### Data provided
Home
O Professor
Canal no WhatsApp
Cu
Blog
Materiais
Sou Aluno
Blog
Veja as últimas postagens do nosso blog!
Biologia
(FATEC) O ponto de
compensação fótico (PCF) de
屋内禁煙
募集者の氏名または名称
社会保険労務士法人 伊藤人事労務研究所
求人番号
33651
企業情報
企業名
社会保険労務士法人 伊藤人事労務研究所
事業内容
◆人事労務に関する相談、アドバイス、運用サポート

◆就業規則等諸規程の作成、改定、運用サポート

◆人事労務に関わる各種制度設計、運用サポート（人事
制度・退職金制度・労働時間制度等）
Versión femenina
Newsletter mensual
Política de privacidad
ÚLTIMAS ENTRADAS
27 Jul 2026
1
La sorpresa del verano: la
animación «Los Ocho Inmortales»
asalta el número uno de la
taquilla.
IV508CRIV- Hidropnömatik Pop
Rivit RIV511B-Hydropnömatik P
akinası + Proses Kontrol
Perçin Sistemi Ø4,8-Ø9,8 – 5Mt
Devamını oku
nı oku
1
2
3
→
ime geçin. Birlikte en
...
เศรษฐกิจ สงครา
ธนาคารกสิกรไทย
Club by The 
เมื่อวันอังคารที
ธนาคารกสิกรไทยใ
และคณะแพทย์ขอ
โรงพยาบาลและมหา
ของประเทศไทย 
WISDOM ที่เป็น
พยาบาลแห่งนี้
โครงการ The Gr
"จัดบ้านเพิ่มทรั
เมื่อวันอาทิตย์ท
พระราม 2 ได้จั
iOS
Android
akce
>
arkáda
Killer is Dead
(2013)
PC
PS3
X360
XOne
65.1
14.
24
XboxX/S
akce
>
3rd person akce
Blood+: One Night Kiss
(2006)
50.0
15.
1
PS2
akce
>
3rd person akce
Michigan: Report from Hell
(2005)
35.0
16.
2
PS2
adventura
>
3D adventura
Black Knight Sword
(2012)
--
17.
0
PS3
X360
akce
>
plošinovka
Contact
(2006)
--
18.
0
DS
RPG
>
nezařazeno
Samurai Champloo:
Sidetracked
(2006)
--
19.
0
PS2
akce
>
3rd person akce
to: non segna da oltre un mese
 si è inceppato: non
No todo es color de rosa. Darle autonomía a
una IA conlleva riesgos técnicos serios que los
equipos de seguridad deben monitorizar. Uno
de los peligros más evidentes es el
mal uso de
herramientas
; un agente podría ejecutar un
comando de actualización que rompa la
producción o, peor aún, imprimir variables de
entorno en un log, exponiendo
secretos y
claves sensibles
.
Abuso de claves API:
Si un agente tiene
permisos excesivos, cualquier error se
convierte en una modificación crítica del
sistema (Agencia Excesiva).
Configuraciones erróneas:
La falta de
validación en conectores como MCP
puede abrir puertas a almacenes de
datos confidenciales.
...
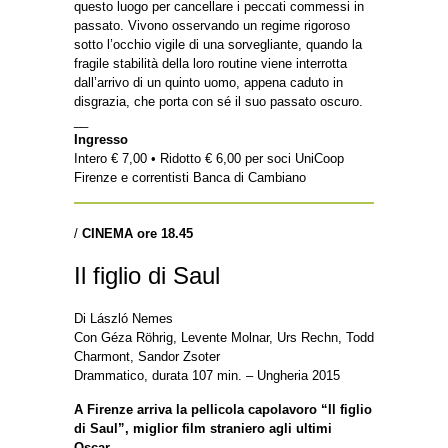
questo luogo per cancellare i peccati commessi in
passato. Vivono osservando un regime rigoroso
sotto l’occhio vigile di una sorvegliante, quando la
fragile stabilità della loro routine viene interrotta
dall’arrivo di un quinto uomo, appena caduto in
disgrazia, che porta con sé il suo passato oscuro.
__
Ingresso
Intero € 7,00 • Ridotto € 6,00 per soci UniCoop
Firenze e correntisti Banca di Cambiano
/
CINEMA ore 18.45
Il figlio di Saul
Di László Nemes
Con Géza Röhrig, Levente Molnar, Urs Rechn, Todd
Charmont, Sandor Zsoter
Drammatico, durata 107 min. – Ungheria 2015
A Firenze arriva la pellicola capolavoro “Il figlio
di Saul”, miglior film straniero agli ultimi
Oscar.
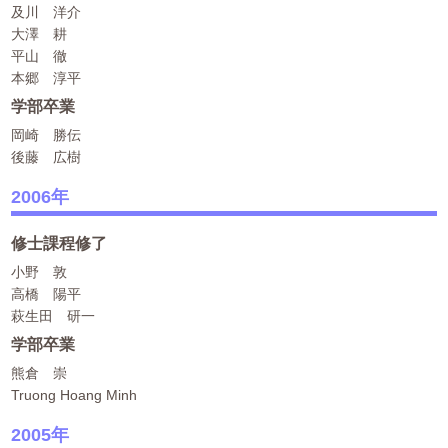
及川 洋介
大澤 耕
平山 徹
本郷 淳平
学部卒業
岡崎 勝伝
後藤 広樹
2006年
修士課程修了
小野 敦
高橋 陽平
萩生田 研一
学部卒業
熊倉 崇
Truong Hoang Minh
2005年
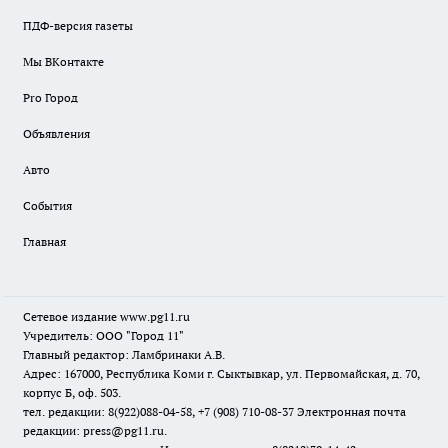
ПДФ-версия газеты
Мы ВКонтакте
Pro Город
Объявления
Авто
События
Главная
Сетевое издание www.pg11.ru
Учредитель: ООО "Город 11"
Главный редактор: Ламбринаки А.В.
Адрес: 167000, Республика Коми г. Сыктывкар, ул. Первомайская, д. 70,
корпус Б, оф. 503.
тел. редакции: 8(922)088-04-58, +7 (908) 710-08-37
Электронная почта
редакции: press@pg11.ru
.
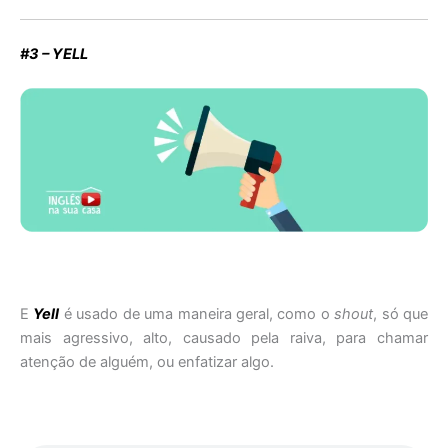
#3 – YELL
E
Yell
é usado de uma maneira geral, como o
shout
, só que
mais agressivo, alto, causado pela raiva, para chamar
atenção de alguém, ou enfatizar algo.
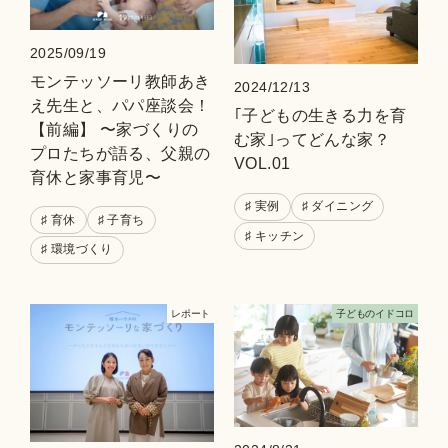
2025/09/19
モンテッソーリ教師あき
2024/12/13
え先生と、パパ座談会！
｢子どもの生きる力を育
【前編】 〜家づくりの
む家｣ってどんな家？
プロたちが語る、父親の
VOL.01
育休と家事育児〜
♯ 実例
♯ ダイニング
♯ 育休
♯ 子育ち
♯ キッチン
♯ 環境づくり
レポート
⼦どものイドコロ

### What to do
Copy out each line of the entries where the word "agente" is found.

### Response below
; un agente podría ejecutar un
Si un agente tiene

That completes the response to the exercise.